Deconstructed(10)



I shoved the wine into the fridge to chill and grabbed the cocktail shaker. Usually, Scott made the drinks, but even a novice like me could pour vodka and vermouth and add olives. I grabbed proper martini glasses because my mother would expect as much, and I wished for the umpteenth time in an hour that I had not tried to make a utility closet my office. Because then I wouldn’t know about my husband. Then I wouldn’t be wishing my mother would leave so I could poke through Scott’s office to see if I could figure out who he might be doing. Or maybe I should be looking elsewhere. He had a fireproof safe where he kept important documents. And a gun safe. Where else might he—

“Any day now, Catherine. I’m parched.”

I poured the martini in the glasses and made my way to the hearth room, tossing Pippa a biscuit and letting her outside en route.

“Here you go,” I said, wagging the drink in front of my mother.

She took it, sipped, lifted an eyebrow that could mean anything from Acceptable to Pour it in the toilet, and sighed. “We need to talk about the gala in a few weeks. Your father is supposed to be bringing his trollop to the event. He said Scott invited him to sit at your table, and I find that unacceptable.”

This was news to me. I had talked to Dad last week, and he hadn’t said anything about it. Scott liked my dad, but he’d never invited him to visit. We always went to Florida, mostly because the golfing was better, and it generated no talk about my father’s midlife crisis over drinks at the club. “I didn’t know.”

“How do you not know?”

I shrugged. “I haven’t really had the chance to speak to Scott much. He had a tennis tournament at the club this past weekend.”
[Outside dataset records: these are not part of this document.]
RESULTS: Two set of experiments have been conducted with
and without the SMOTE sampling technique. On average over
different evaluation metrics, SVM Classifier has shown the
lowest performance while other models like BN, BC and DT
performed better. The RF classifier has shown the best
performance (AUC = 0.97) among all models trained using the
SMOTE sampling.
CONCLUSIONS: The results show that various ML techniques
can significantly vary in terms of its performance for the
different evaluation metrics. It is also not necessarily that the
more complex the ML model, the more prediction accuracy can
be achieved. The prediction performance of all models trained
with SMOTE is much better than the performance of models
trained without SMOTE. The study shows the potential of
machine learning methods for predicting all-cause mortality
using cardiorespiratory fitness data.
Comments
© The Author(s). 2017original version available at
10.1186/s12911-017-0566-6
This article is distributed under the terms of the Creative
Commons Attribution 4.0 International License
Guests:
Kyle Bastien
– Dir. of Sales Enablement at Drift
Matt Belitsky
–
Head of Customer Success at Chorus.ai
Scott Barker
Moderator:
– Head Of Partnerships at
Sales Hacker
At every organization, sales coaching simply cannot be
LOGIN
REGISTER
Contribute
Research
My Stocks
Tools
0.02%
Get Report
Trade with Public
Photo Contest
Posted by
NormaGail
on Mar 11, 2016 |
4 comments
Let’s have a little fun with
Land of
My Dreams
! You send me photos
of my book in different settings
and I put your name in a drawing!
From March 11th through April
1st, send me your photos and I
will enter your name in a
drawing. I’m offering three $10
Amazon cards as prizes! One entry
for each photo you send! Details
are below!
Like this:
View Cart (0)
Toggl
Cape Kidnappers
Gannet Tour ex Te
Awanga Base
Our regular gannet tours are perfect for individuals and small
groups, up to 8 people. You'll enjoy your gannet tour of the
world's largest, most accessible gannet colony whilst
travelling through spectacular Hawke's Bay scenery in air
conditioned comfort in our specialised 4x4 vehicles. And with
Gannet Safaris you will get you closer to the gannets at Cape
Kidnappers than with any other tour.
I nearly choked over those words. For years, he’d asked me to take up tennis. To do something together as a couple. I had always hedged. Running an antique store took up a lot of my time, as did mothering my daughter. Sitting on PTA committees, helping to chair the silent auction for the St. Jude golf tournament, and teaching confirmation at church kept me running in circles. My intentions had been good. I figured that once Julia Kate started driving, I could do more with Scott. Maybe I had done this to us. Maybe my lack of knowing anything about the bank and his hobbies had sent him into the arms of another woman.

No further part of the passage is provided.